Jazz in Marciac. Un trio atypique
La nécessaire concision à laquelle je faisais allusion hier sera aujourd’hui de mise. En effet, le programme de ce 27 juillet est la copie conforme de celui que proposait à Marseille, le 23 de ce mois, le Festival de Jazz des cinq Continents. Thierry Quenum en a rendu compte sur ce blog et il suffit de se reporter à ses commentaires. Les quelques remarques qui suivent, loin de se substituer à eux, viendront seulement les compléter.
ACS : Geri Allen (p), Esperanza Spalding (b), Terri Lyne Carrington (dm).
Wayne Shorter Quartet : Wayne Shorter (ts, ss), Danilo Perez (p), John Patitucci (b), Brian Blade (dm).
Chapiteau, 27 juillet.
Atypique, le trio ACS, et pas seulement parce qu’il est exclusivement féminin, ce qui demeure anecdotique. Du reste, la chose n’est pas si neuve. Au début des années 80, la tromboniste Melba Liston avait constitué pour une tournée un orchestre de femmes qui interprétait ses arrangements et au sein duquel officiait, à la batterie, Dottie Dodgion. Cela pour la petite histoire et pour apporter une contribution au thème « Rien de nouveau sous le soleil »..
Ce qui est nouveau avec Geri Allen et ses deux partenaires, c’est l’absence de leadership. La hiérarchie traditionnelle qui accorde la prééminence au piano se trouve ici battue en brèche, chacune apportant sa pierre à l’édification d’un répertoire qui emprunte largement à Wayne Shorter. A commencer par Fall, exposé au piano de façon minimaliste, Geri Allen se contentant de suggérer des pistes, de jouer sur les silences, d’ouvrir à ses complices des espaces. Voilà qui, d’entrée, donne le ton et laisse deviner à la fois la teneur du concert et le fonctionnement du trio.

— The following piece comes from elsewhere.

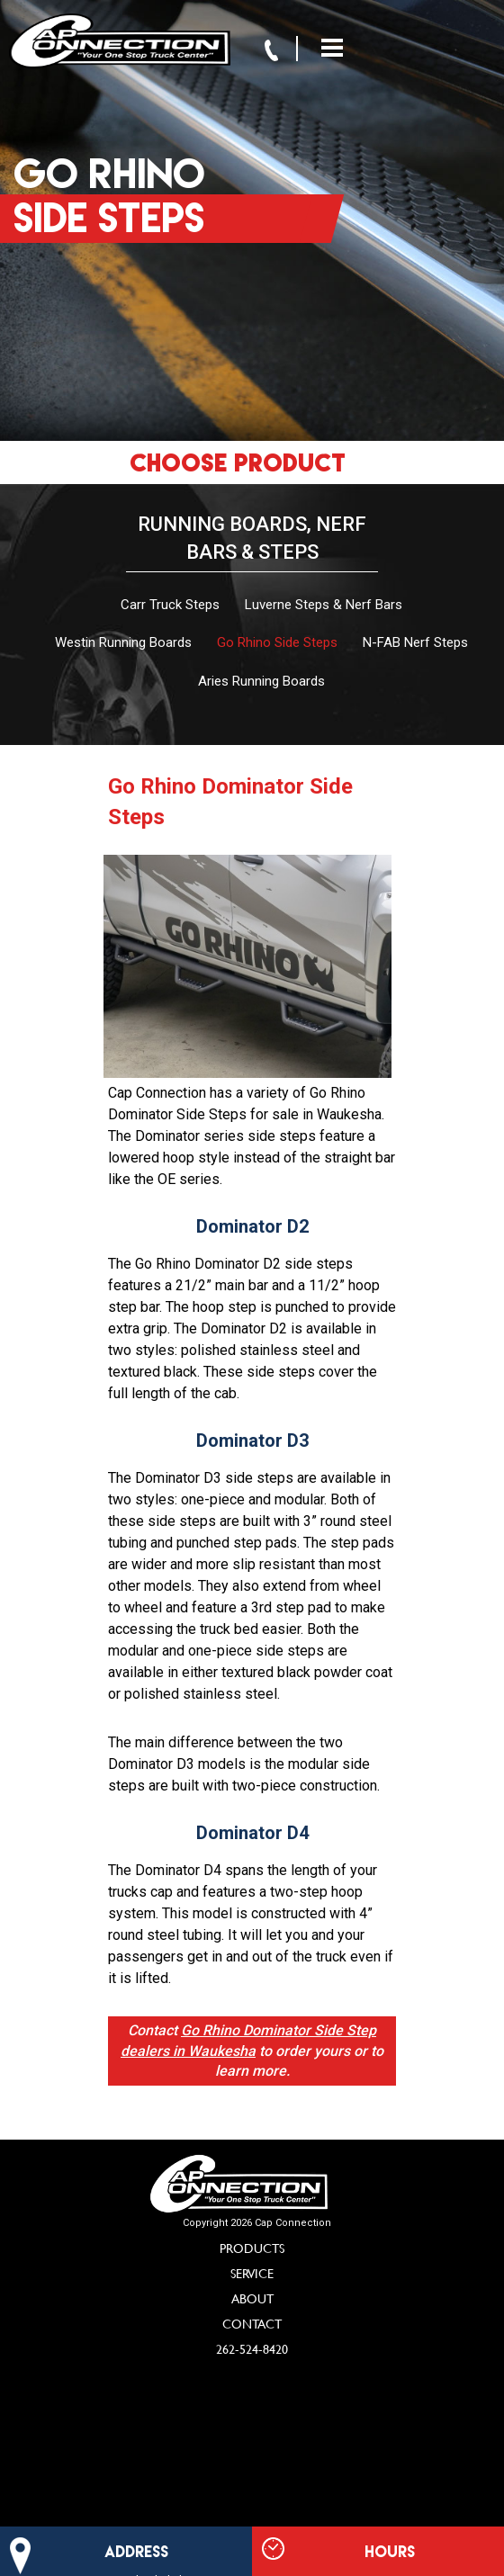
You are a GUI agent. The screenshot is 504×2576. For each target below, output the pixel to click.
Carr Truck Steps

Esperanza Spalding en est la plaque tournante, et d’abord par sa position « géographique » médiane, à mi-chemin du piano et de la batterie entre lesquels elle joue les relais. Elle délaisse la basse électrique pour se consacrer exclusivement à la contrebasse, ce qui n’est pas pour nous déplaire. Dissimulant sa coiffure afro sous un chapeau qui accentue son aspect juvénile et lui donne un petit air espiègle, elle se multiplie de façon parfois profuse, fait valoir l’aisance à laquelle elle nous a habitués, se risque dans un vocal un peu hasardeux sur Unconditional Love, une composition de la pianiste. Celle-ci, à l’inverse, se cantonne dans un lyrisme contenu (Beautiful Friendship) que sa sobriété rend d’autant plus efficace.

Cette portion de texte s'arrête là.